## The task
Copy, word for word, the lines below from the one containing "Delapan Media" up to and including the one containing "2025年09月20日", with pictures left out.

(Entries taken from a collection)
==========

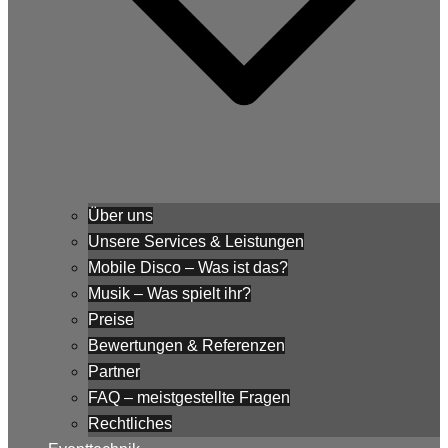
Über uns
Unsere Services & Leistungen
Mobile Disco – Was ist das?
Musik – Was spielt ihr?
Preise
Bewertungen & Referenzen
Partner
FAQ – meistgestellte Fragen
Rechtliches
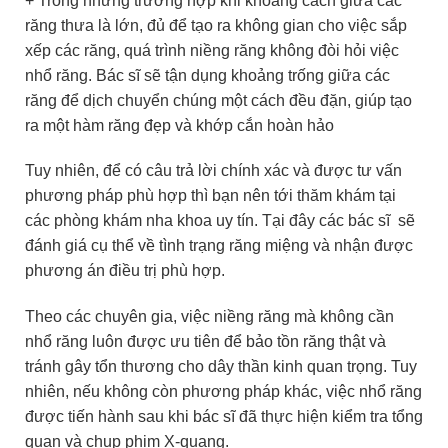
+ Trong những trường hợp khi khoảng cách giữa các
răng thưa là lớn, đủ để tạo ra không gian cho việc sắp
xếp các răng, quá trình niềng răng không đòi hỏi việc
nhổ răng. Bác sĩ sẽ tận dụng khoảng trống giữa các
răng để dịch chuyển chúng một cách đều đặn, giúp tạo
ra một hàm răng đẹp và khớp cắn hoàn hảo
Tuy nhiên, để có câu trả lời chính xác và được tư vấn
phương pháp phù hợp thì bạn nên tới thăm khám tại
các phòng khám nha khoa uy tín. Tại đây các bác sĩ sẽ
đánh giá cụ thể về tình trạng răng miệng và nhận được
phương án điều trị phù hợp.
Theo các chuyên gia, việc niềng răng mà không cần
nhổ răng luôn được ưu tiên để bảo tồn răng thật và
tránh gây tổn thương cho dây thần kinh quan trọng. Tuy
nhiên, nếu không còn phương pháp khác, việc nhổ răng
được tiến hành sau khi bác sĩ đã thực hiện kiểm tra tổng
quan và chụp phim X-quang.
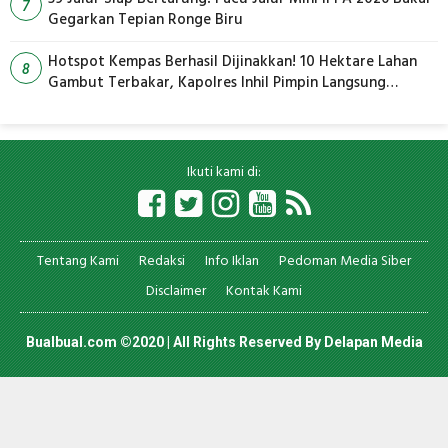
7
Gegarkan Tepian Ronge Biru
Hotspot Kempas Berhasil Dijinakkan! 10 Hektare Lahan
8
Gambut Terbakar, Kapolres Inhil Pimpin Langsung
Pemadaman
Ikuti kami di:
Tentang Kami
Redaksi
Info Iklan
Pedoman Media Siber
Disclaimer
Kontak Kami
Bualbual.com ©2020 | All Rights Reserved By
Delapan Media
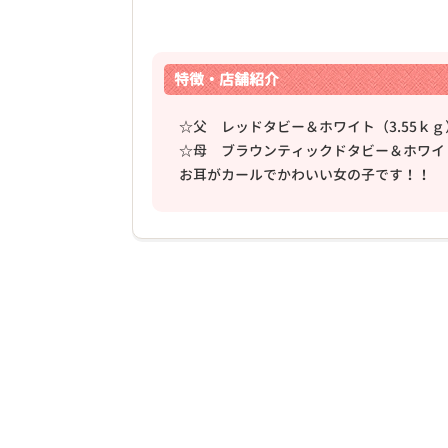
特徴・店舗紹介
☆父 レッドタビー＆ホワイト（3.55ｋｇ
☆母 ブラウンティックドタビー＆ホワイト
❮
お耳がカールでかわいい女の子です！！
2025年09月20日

==========

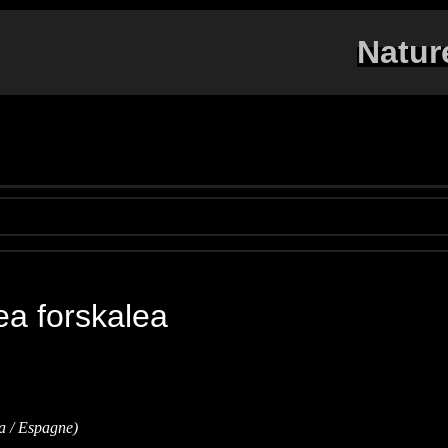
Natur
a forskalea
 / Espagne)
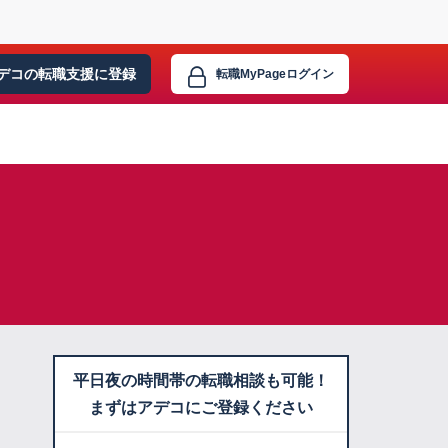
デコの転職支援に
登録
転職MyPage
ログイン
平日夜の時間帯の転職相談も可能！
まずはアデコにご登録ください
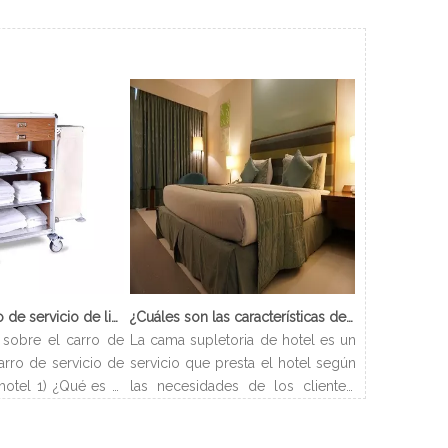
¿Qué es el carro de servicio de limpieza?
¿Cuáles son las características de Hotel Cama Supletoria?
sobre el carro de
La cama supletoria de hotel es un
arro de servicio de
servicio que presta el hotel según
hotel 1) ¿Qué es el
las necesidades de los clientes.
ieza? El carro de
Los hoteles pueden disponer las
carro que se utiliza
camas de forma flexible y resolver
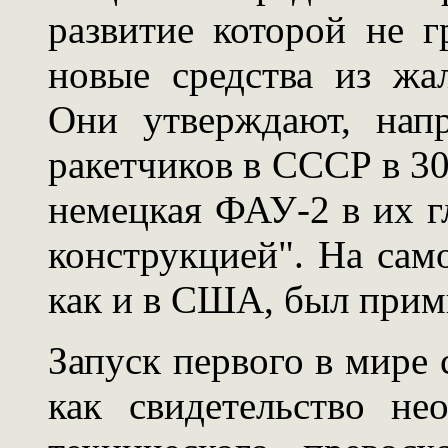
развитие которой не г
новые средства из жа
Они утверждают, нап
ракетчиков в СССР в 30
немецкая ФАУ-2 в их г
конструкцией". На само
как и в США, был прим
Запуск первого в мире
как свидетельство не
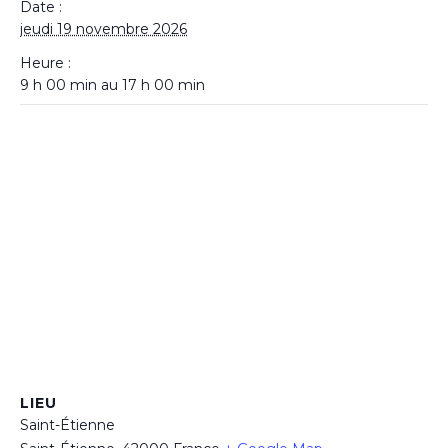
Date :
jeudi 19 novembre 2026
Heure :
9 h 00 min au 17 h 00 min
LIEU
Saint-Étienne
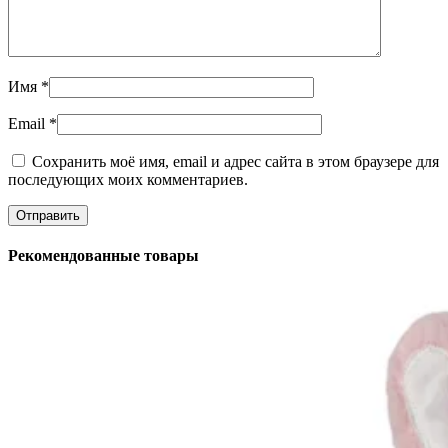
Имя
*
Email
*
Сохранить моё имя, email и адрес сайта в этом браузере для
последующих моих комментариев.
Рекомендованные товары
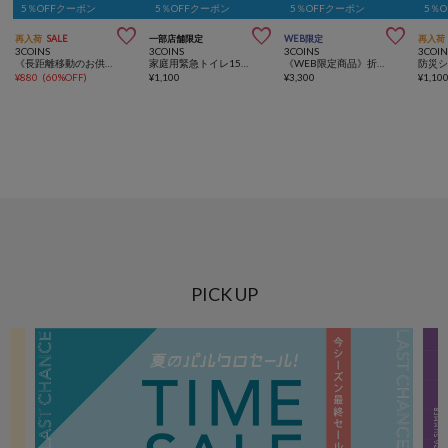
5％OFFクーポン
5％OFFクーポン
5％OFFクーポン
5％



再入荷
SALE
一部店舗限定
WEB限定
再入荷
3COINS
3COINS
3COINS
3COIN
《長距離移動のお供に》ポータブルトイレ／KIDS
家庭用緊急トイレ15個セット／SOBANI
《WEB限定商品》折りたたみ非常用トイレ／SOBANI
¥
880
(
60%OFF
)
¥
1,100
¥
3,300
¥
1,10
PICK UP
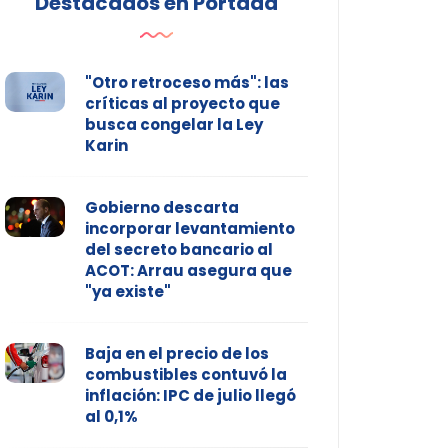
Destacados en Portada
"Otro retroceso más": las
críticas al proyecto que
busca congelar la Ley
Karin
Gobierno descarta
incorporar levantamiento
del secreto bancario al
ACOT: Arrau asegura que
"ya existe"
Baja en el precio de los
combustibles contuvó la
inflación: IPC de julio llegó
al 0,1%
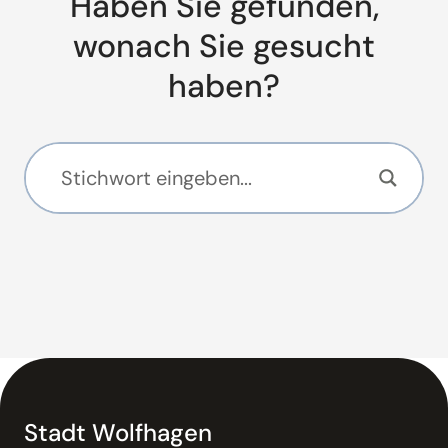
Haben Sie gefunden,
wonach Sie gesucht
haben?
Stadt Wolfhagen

==========

## Finished exercise
Delapan Media
特徴・店舗紹介
☆父 レッドタビー＆ホワイト（3.55ｋｇ
☆母 ブラウンティックドタビー＆ホワイト
❮
お耳がカールでかわいい女の子です！！
2025年09月20日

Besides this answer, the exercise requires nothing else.